**GOAL OF THE EXERCISE:** For the material below, return exactly the lines starting at the line containing "challenges and successfully overcame them" and ending at the line containing "Display projects that", both ends included, and no others.

************

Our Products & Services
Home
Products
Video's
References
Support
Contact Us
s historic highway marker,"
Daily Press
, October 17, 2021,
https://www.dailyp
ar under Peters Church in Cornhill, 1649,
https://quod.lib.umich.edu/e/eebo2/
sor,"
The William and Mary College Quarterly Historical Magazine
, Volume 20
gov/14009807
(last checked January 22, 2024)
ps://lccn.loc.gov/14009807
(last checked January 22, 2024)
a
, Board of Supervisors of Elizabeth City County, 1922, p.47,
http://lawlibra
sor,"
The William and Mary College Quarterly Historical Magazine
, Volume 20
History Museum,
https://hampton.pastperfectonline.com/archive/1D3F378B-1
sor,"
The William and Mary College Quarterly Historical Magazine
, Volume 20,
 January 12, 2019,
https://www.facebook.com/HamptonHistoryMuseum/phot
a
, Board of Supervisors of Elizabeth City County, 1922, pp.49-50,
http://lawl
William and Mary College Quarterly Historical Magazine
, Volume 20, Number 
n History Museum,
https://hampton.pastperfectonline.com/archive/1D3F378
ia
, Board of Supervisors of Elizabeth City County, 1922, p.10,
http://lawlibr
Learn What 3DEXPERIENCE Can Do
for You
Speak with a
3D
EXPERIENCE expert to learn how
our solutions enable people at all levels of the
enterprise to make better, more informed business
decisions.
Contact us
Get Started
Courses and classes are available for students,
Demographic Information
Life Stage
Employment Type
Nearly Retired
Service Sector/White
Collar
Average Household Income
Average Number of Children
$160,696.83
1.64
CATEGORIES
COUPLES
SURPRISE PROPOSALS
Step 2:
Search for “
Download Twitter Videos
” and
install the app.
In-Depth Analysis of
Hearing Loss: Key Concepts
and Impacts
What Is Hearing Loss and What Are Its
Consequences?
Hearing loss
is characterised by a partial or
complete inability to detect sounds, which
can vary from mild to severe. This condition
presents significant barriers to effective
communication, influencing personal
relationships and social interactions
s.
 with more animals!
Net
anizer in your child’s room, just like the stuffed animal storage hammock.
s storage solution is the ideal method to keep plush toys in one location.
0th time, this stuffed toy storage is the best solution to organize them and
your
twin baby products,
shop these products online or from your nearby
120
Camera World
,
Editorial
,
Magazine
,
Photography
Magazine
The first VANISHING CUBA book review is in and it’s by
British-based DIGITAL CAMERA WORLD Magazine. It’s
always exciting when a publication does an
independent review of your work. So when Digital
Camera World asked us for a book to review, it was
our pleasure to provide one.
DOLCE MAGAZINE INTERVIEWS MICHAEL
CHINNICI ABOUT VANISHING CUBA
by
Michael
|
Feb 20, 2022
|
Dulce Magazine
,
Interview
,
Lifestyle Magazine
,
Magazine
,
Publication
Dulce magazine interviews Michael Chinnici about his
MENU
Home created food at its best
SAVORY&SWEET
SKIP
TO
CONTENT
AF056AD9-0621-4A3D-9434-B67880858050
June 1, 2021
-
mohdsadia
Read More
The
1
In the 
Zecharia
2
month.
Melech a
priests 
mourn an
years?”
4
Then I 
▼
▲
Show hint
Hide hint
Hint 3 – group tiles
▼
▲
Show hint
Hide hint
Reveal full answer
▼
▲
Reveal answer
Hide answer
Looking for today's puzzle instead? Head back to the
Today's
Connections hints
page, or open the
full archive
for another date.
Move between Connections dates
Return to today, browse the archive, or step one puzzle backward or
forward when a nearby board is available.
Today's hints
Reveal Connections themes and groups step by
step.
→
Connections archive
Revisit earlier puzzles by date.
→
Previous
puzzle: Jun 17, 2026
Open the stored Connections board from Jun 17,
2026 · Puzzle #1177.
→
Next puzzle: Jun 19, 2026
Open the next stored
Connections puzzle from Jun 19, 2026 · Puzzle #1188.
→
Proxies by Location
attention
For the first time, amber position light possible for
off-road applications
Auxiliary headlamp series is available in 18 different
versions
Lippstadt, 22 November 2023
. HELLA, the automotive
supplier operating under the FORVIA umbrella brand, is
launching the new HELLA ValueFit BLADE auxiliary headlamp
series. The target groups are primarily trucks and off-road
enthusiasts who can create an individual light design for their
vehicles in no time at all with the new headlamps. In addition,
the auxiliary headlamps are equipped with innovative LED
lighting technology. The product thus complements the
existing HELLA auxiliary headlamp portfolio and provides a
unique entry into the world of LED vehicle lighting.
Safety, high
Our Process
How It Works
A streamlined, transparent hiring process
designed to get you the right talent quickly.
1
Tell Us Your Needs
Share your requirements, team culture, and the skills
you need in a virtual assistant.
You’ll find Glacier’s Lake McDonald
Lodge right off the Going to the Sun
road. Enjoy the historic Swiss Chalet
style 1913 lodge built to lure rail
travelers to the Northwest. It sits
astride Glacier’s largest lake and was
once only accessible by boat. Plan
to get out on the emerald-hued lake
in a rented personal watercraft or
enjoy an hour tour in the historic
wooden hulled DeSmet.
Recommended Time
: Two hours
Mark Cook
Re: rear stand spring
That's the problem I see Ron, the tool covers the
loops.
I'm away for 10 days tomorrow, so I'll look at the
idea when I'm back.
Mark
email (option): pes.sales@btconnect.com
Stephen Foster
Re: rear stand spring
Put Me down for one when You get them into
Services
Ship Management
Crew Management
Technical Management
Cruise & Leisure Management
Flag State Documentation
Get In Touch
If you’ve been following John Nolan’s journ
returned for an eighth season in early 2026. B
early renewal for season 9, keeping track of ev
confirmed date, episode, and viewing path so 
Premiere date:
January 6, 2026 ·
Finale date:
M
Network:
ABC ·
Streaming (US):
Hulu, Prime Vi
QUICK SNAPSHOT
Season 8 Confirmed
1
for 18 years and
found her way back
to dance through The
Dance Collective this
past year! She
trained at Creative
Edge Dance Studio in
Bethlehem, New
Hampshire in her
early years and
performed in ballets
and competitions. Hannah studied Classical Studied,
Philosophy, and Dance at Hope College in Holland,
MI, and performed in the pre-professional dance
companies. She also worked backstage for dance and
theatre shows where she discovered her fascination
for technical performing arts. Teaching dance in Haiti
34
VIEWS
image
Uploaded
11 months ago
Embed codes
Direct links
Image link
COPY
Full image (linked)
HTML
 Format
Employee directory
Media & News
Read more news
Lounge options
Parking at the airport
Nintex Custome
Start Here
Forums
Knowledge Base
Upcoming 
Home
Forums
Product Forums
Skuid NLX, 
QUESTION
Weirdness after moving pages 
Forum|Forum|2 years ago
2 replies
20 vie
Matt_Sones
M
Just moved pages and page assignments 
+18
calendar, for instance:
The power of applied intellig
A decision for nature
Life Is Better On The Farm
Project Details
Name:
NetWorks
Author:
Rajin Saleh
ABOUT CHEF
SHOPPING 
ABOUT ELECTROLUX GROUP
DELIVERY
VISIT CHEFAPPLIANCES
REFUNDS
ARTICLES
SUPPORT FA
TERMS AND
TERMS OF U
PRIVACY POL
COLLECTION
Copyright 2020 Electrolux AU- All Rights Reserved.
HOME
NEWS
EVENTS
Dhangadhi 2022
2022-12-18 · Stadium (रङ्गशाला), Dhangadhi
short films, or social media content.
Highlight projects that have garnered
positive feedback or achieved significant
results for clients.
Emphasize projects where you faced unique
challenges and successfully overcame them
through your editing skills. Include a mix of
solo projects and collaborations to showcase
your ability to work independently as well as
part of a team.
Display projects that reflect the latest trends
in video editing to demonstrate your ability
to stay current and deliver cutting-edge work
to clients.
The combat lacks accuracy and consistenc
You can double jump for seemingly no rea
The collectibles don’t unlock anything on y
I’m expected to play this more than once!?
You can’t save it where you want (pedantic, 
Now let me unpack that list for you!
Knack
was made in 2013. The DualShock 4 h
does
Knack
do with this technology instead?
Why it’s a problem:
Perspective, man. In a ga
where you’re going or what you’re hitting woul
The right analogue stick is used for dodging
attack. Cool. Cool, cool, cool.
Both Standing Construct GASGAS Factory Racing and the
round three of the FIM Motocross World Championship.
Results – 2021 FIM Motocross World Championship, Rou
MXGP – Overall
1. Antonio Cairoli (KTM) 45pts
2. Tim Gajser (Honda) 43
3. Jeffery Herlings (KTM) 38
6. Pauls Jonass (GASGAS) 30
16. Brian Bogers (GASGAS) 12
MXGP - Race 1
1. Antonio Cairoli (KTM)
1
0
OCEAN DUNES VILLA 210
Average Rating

************

**EXERCISE RESULT:**
challenges and successfully overcame them
through your editing skills. Include a mix of
solo projects and collaborations to showcase
your ability to work independently as well as
part of a team.
Display projects that reflect the latest trends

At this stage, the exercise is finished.